Suite à la mort brutale de son mari lors d’un trek de haute montagne, Maya quitte Hyderabad, une grande ville dans la plaine du Gange où elle avait toujours vécu, pour une petite ville de l’Himalaya, Ranikhet, au pied des sommets où il a péri, et refait lentement sa vie au sein d’une communauté villageoise disparate et haute en couleur.
C’était un début prometteur et bien mené. Les premières pages des Plis de la terre nous plongent excellemment dans le deuil de Maya, puis dans l’entrelacs de personnages qui repeuplent peu à peu sa vie dévastée. Parmi eux, certains se détachent, semblent prendre en main l’intrigue, chacun avec leur objectif propre. Charu la petite paysanne qui apprend à lire et à écrire avec Maya pour répondre aux lettres de son amoureux Kundan Singh parti à Delhi, Ama, sa grand-mère, commère du village qui cherche à la marier, Puran, son oncle attardé mental qui a un don avec les animaux, Veer, le neveu énigmatique de Diwan Sahib, guide de haute montagne, qui apparaît et disparaît sans prévenir, dont nul ne connaît les motivations, qui aura une brève liaison avec Maya… Ou encore Mme Wilson, la directrice de l’école de Maya qui cherche à faire triompher le christianisme et l’éducation bien pensante face à l’hindouisme et l’ignorance.
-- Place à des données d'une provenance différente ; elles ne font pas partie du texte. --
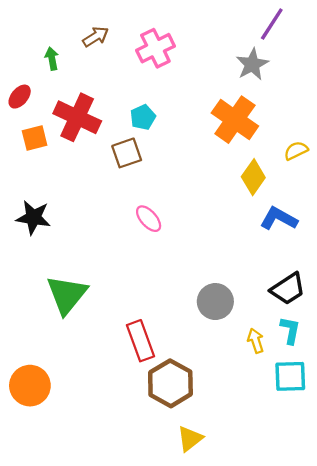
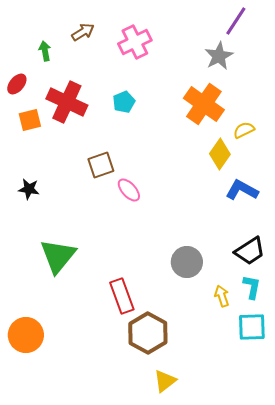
yellow semicircle: (296, 151) -> (244, 130), moved
brown square: (127, 153) -> (101, 165), moved
black star: (33, 217) -> (29, 189), size x0.7

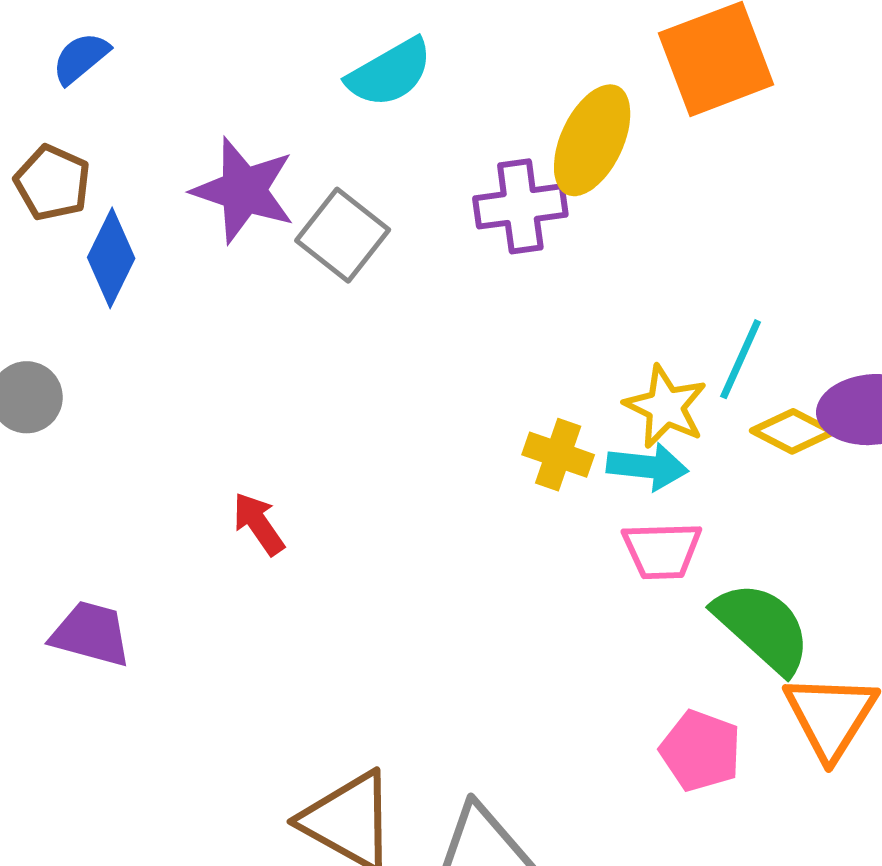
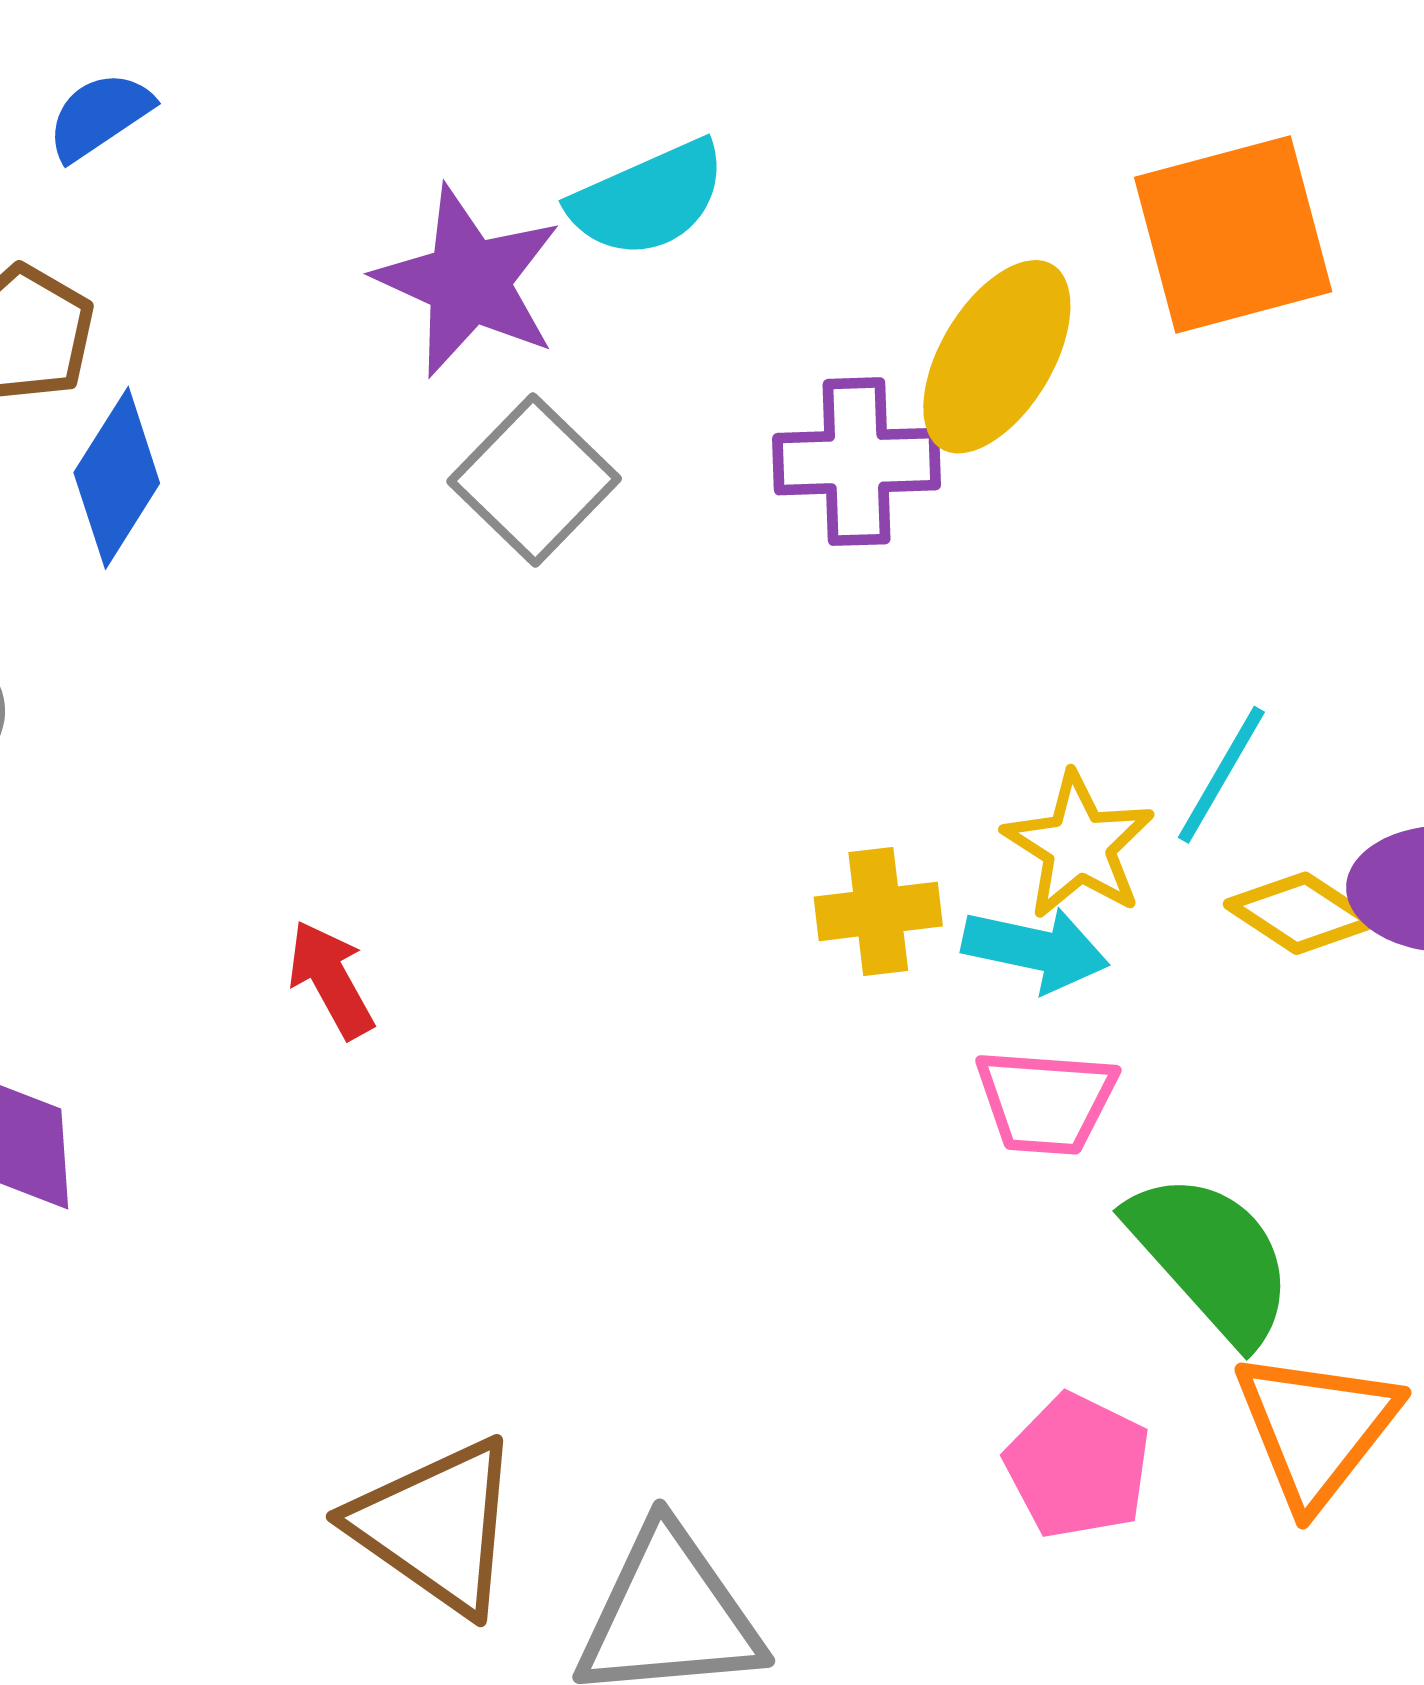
purple star: (244, 190) -> (468, 281), moved
yellow cross: (558, 455) -> (878, 911), turned -32

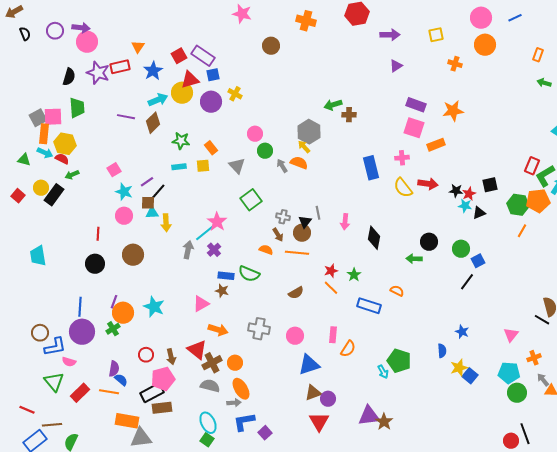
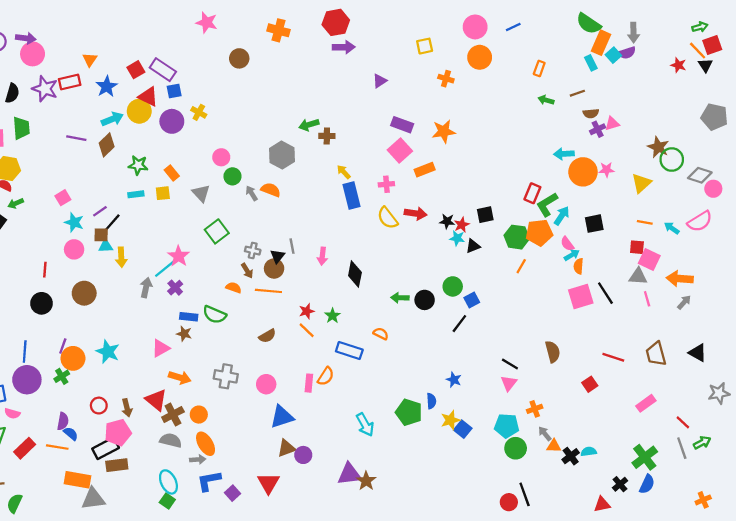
purple arrow: (390, 35) -> (344, 47), moved
red triangle: (190, 80) -> (148, 97), turned 42
pink square: (414, 128) -> (400, 151), turned 30
yellow arrow: (304, 147) -> (344, 172), moved
black circle: (429, 242) -> (425, 300), moved
black line: (542, 320) -> (510, 364), moved
orange semicircle: (348, 349) -> (326, 376), moved
green pentagon: (399, 361) -> (409, 412), moved
cyan arrow: (383, 372) -> (365, 425), size x1.5
red triangle: (319, 422) -> (268, 483), moved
Le fil d’intrigue de chacun des personnages pourrait être porteur de sens, d’énergie, de développement pour Les plis de la terre. Mais ils s’enchevêtrent, se tordent, se diluent et finalement se désagrègent tous. Seule Charu parvient à apprendre (péniblement) ses lettres, puis à rejoindre Kundan et à se marier, mais il n’est fait nulle mention de ses retrouvailles ni de son mariage ; on les apprend plus tard comme un fait accompli. Ama échoue donc à la marier comme elle le voulait. Maya, après avoir cru se reconstruire, voit sa nouvelle vie atomisée par la mort de Diwan Sahib qui lui enlève son logement, et la découverte du rôle qu’a joué Veer dans la mort de son mari. Cette révélation, pour surprenante qu’elle est, arrive comme un cheveu sur la soupe après toute une cascade d’événements qui arrive ramassée à la fin du livre, après plusieurs dizaines de pages où il ne se passe pas grand-chose.
Cette inégalité du rythme et ce manque de souffle des intrigues annexes, qui déboussolent et perdent le lecteur dans leurs méandres, sont ce qui plombe Les plis de la terre. Ce qui sauve toutefois le roman, c’est le portrait vivant et pittoresque que dessine Anuradha Roy de cette région de l’Inde, aux paysages grandioses malgré la misère de ses habitants, écologiquement menacée par les velléités de grandeur de ses dirigeants, traversée d’oppositions politiques et religieuses et encore en plein passage, pénible et ardu, de la tradition à la modernité. Ce conflit s’incarne en particulier dans le conflit entre Ama et Charu, puisque la grand-mère veut marier sa petite-fille selon la tradition avec un homme de la région plus âgé qu’elle, tandis que cette dernière s’enfuit pour se marier avec son jeune amoureux à Delhi, avant de partir à Singapour, et par la relation tumultueuse bien qu’affectueuse, qui s’orchestre entre Maya et Diwan Sahib.
La force des Plis de la terre, c’est de se faire le visage de l’Inde himalayenne, plus que le cheminement de Maya vers une illusoire reconstruction ou de Ranikhet et de sa population vers le progrès superficiel et trompeur, au détriment de l’environnement.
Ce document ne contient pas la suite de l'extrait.